Where on earth, or in the current on the verge of breaking army as reported by Fred Kaplan in Slate, Romney plans on rounding up another 100,000 boots to fight is as unclear as is deciphering whether his recent campaign utterances should be understood in the context of bloated primary rhetoric, to rally his perceived base, or true political conviction to inspire the nation.

Because of his hard-charging and unqualified views, it is Romney who is forcing curious journalists to badger him over how much of his platform is based on theology and how much on reality — not the other way around.

After nearly eight years of a president who has justified his messianic foreign policy adventurism on the assumption that “freedom is God’s gift to humanity” right-thinking and wrong-thinking Americans have every right to know precisely what Romney is thinking when it comes to proposing an escalation of the so far unsuccessful military-solution to Iraq.

Richardson too, because of all his savoir-faire and plain-spoken man of experience brilliance, leaves me wondering about how much he would ultimately deliver on his steadfast promise as president to end the war through an immediate troop withdrawal.
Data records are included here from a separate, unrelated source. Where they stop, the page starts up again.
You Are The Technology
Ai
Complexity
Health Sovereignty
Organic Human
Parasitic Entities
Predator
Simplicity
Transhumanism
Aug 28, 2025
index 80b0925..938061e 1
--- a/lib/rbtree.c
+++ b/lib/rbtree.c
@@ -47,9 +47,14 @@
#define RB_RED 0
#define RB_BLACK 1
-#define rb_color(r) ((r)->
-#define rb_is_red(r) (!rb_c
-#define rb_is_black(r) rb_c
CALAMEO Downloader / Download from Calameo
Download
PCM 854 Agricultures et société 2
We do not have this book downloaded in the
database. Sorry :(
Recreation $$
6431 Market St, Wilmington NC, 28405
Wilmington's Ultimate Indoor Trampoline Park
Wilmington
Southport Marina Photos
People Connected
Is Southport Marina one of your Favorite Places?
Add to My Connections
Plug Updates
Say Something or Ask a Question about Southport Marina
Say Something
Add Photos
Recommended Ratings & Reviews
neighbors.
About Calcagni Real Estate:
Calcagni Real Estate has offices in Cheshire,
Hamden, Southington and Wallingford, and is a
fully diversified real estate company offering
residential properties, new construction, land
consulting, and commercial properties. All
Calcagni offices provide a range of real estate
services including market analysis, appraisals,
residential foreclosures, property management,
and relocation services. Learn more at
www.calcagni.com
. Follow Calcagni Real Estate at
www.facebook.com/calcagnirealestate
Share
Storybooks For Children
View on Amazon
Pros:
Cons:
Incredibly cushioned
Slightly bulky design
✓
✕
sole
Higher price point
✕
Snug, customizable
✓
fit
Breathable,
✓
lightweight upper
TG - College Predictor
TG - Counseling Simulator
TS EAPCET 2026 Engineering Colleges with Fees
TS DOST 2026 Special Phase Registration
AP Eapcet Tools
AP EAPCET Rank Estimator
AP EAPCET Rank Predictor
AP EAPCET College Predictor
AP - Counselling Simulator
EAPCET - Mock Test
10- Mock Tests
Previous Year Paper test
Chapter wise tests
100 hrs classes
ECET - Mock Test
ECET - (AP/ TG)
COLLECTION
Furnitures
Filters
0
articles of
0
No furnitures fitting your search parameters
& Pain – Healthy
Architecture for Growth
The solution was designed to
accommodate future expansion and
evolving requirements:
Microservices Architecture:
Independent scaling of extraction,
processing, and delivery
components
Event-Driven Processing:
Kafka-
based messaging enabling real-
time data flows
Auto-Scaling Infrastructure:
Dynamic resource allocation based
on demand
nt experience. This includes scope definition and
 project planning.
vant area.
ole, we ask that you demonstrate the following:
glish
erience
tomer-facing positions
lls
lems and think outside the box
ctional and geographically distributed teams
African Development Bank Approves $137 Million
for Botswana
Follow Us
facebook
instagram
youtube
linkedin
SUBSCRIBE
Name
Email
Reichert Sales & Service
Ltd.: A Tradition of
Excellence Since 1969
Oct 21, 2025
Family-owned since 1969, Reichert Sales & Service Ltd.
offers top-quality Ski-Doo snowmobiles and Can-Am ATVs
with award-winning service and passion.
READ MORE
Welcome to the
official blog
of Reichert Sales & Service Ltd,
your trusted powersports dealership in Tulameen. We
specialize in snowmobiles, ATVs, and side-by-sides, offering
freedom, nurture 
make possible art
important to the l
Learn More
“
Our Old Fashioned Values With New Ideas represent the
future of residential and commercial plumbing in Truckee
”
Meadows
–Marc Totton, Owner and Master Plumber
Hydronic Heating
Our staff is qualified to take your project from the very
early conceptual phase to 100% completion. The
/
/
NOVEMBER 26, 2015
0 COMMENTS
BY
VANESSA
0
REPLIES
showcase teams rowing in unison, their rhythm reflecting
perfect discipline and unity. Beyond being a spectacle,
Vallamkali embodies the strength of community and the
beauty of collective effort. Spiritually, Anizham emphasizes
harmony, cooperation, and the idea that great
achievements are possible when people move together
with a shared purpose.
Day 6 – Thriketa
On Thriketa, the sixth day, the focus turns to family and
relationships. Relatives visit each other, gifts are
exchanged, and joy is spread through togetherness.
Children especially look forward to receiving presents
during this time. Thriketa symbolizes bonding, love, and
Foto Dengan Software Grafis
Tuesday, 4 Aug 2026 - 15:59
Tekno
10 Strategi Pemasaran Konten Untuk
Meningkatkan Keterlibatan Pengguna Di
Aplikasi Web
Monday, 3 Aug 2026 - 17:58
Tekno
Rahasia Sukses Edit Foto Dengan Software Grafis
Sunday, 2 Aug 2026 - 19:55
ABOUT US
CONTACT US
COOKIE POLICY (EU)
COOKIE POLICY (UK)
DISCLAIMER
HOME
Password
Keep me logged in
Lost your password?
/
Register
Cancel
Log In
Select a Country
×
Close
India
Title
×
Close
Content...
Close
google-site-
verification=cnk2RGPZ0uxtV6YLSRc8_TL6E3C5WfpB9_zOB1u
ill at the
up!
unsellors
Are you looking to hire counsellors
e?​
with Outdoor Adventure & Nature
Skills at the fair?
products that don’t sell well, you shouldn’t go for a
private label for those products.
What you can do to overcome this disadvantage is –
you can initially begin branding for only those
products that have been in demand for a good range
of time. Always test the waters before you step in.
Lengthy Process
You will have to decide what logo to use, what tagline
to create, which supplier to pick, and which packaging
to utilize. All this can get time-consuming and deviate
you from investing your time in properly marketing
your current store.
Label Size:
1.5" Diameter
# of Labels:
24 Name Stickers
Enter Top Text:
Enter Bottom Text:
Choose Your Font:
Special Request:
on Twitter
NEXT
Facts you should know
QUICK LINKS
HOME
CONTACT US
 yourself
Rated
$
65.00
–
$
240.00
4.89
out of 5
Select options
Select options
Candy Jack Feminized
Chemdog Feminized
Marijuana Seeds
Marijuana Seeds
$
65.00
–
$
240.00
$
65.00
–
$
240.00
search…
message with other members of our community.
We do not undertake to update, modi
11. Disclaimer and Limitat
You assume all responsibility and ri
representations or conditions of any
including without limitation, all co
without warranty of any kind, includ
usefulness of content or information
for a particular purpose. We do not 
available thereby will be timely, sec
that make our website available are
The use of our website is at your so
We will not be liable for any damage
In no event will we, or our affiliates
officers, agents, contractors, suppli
(On the role of religion, prayer and their power to alter the course of big events, two weeks ago in Iowa Richardson told a national television audience that though he believed prayer was an important but ultimately private matter, he did not believe it or his Catholic faith could have changed the outcome of hurricane Katrina or the recent Minneapolis bridge disaster).

Nonetheless, would Richardson really bring the troops home toute suite, as he has promised in his stump speeches? Or would a man as well-versed in the rituals and obligations of international diplomacy own up to the perils of a precipitous withdrawal, and how turning our back on Iraq might forever cement America’s moral hypocrisy in the Arab world and Middle East; thus, jeopardizing U.S. authority to advance other vital geo-strategic goals of a President Richardson administration?

I don’t have the answers to these questions, only the respective candidates do.

But ignorance is no reason for any American not to continue to hector some clarity out of those running for the highest office in the land, at a time of great uncertainty, about which course to take is best and why before the less curious settle on anyone candidate for either party’s nomination.

Before the die is cast, it’s critical that voters extract precise answers from the candidates now, not later when the best and the brightest stand to be silenced by a superficial primary process more attuned to raising the self-importance of a handful of states than letting the cream rise to the top.